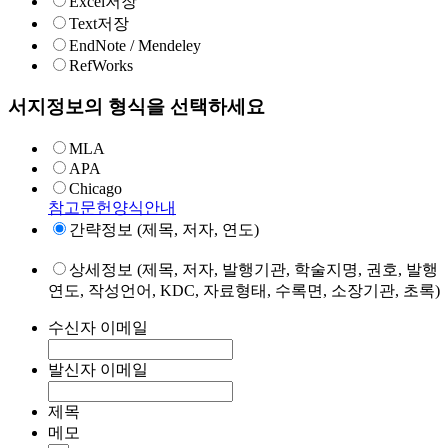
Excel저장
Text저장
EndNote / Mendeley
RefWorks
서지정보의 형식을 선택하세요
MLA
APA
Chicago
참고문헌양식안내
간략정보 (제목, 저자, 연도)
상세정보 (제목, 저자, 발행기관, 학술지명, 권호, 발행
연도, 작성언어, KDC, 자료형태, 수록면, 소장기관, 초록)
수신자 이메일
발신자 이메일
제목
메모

...

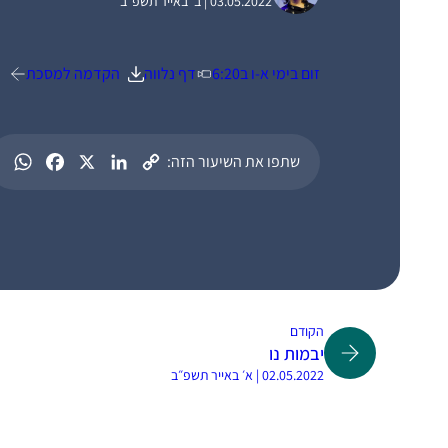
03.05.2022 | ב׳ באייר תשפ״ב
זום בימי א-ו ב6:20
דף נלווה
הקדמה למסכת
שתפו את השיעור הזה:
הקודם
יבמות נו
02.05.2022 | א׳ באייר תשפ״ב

==

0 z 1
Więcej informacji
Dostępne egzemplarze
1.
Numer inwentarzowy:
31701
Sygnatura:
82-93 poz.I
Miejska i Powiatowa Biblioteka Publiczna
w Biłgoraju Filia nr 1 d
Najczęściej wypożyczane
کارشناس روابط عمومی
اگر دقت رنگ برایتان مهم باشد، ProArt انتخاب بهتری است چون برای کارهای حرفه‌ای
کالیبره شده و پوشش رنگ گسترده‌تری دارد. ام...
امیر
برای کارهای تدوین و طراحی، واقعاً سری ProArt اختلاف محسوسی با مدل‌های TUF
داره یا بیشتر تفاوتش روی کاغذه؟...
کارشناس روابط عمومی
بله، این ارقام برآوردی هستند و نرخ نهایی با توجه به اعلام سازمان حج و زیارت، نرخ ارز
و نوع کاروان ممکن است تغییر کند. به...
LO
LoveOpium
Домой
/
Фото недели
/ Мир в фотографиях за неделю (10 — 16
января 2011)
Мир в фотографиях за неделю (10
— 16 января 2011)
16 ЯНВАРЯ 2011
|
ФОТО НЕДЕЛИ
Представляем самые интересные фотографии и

# EXERCISE
Scan the records above and show every line in which the word "неделю" occurs.

# TASK OUTPUT
/ Мир в фотографиях за неделю (10 — 16
Мир в фотографиях за неделю (10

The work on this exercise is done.